*** Data for this task

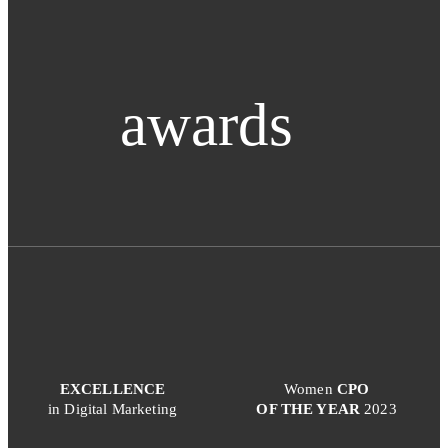
awards
EXCELLENCE
Women
CPO
in Digital Marketing
OF THE YEAR
2023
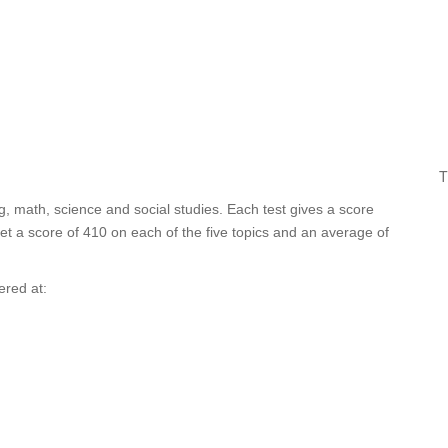
T
ting, math, science and social studies. Each test gives a score
t a score of 410 on each of the five topics and an average of
ered at:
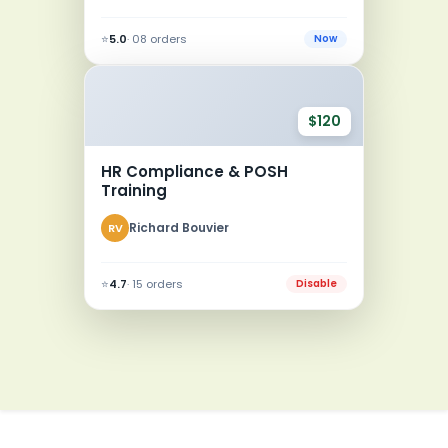
⭐
5.0
· 08 orders
Now
$120
HR Compliance & POSH
Training
Richard Bouvier
RV
⭐
4.7
· 15 orders
Disable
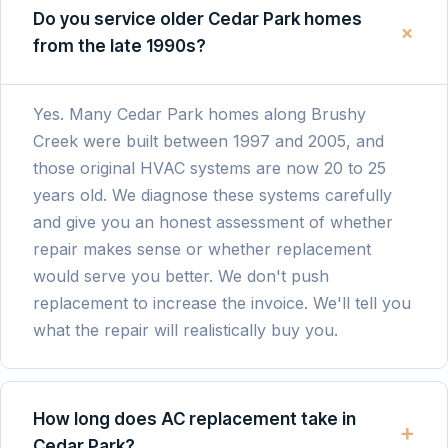
job cleaning out the system and giving
Do you service older Cedar Park homes
+
advice on how to properly maintain it going
from the late 1990s?
forward. The entire process was quick,
smooth, and affordable. I would not
hesitate to call Chris again for future HVAC
Yes. Many Cedar Park homes along Brushy
help and recommend him to everyone I
Creek were built between 1997 and 2005, and
know!
those original HVAC systems are now 20 to 25
years old. We diagnose these systems carefully
and give you an honest assessment of whether
repair makes sense or whether replacement
would serve you better. We don't push
replacement to increase the invoice. We'll tell you
what the repair will realistically buy you.
How long does AC replacement take in
+
Cedar Park?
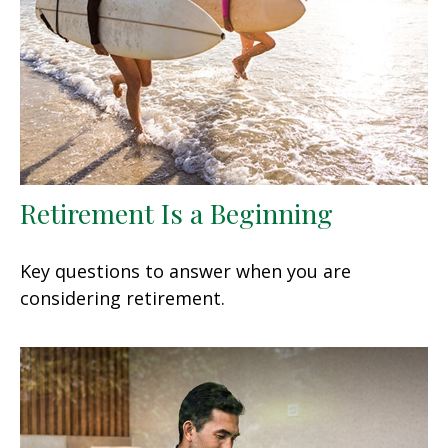
Retirement Is a Beginning
Key questions to answer when you are
considering retirement.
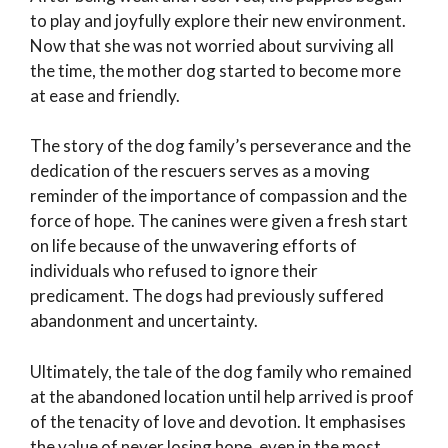
to play and joyfully explore their new environment.
Now that she was not worried about surviving all
the time, the mother dog started to become more
at ease and friendly.
The story of the dog family’s perseverance and the
dedication of the rescuers serves as a moving
reminder of the importance of compassion and the
force of hope. The canines were given a fresh start
on life because of the unwavering efforts of
individuals who refused to ignore their
predicament. The dogs had previously suffered
abandonment and uncertainty.
Ultimately, the tale of the dog family who remained
at the abandoned location until help arrived is proof
of the tenacity of love and devotion. It emphasises
the value of never losing hope, even in the most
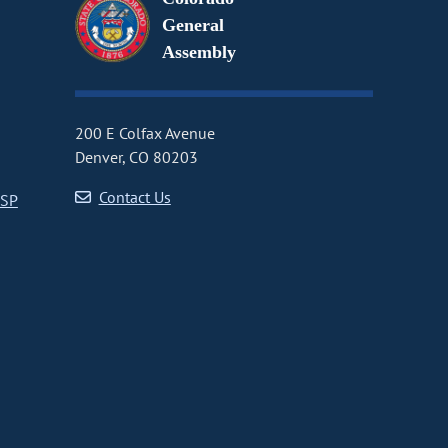
General
Assembly
200 E Colfax Avenue
Denver, CO 80203
Contact Us
CSP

******

» **Instructions to follow**
The expected output is an exact copy of the lines from the one with "Ultimately, the tale" to the final line of the entries above, pictures excepted; please include both ends.

» **Result of this task**
Ultimately, the tale of the dog family who remained
at the abandoned location until help arrived is proof
of the tenacity of love and devotion. It emphasises
the value of never losing hope, even in the most
General
Assembly
200 E Colfax Avenue
Denver, CO 80203
Contact Us
CSP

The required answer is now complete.